Divine Mercy Sunday meets us not in our perfection, but in the middle of our unfinished stories. The Gospel opens with locked doors and anxious hearts. Into that fragile space, Jesus comes and says, “Peace be with you” (John 20:19). Jesus does not wait for courage; He brings peace first. And then, strikingly He shows them His wounds. The Risen Christ does not erase the marks of the Cross; He transforms them into sources of Mercy.
Thomas is often labeled “doubting,” but perhaps he is simply honest. He refuses second-hand faith: “Unless I see… I will not believe” (John 20:25). And Jesus does something remarkable, He returns just for him. No rebuke, no disappointment. Only an invitation: “Put your finger here… Do not doubt but believe” (John 20:27). Divine Mercy is God’s refusal to give up on us. He meets us precisely where we struggle to believe.
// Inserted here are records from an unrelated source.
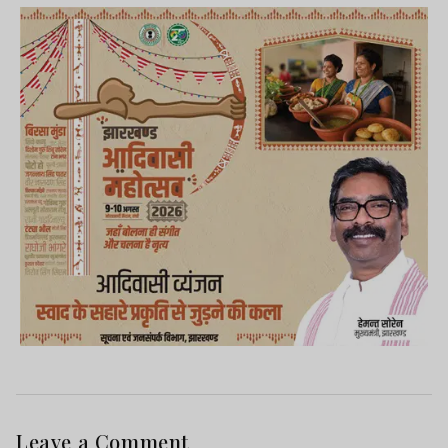
Leave a Comment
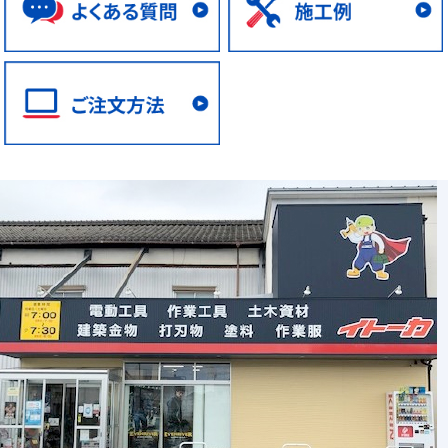
土木資材
仮設資材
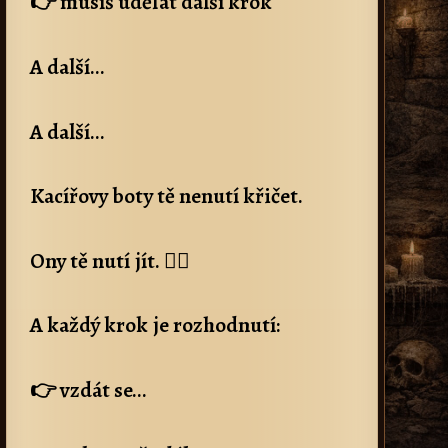
👉 musíš udělat další krok
A další…
A další…
Kacířovy boty tě nenutí křičet.
Ony tě nutí jít. 🚶‍♂️
A každý krok je rozhodnutí:
👉 vzdát se…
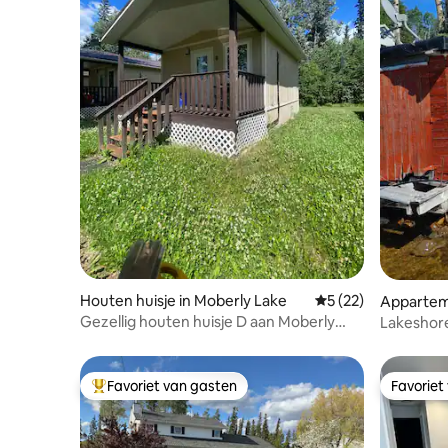
Houten huisje in Moberly Lake
Gemiddelde beoorde
5 (22)
Appartem
Gezellig houten huisje D aan Moberly
Lakeshor
Lake
Favoriet van gasten
Favoriet
Topfavoriet van gasten
Favoriet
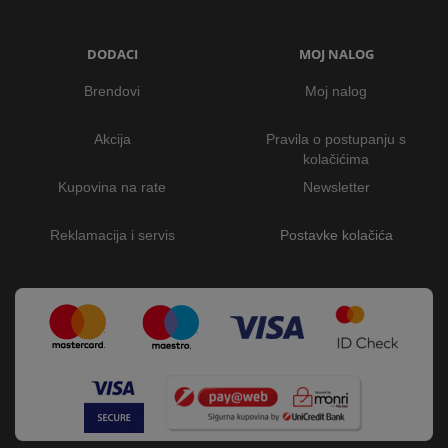
DODACI
MOJ NALOG
Brendovi
Moj nalog
Akcija
Pravila o postupanju s
kolačićima
Kupovina na rate
Newsletter
Reklamacija i servis
Postavke kolačića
We know this dynamic in ordinary life. In a family, when trust is broken, the deepest healing does not come from pretending nothing happened, but from a love willing to reopen the wound together to forgive, to rebuild, to begin again. Mercy costs something, but it restores everything.
Then, Jesus breathes His own life into them: “Receive the Holy Spirit. Whose sins you forgive are forgiven” (John 20:22–23). Mercy is not meant to stop with us; it is meant to pass through us to others.
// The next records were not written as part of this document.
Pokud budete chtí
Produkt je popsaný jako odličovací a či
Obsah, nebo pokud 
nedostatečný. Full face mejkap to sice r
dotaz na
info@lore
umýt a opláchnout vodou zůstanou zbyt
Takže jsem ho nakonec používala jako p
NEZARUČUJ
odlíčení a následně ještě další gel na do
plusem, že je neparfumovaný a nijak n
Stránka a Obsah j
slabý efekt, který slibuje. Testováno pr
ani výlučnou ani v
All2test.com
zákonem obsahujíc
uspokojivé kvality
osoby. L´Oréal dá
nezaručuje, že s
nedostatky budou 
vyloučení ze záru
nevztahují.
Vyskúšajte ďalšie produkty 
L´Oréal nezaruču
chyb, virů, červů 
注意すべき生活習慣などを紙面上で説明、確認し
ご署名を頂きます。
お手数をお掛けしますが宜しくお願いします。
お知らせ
And this is where it becomes intensely Eucharistic. The same Jesus who stood among them now stands among us, His wounds glorified, His mercy alive. In every Eucharist, heaven does not remain distant; heaven becomes touchable. We do not place our fingers into His wounds as Thomas did, but we receive Jesus: Body, Blood, Soul, and Divinity.
At this altar, Mercy is not remembered; Mercy is given. So come as you are, not as you think you should be. Bring your doubts, your sins, your hunger. And hear again His first word to you: Peace be with you!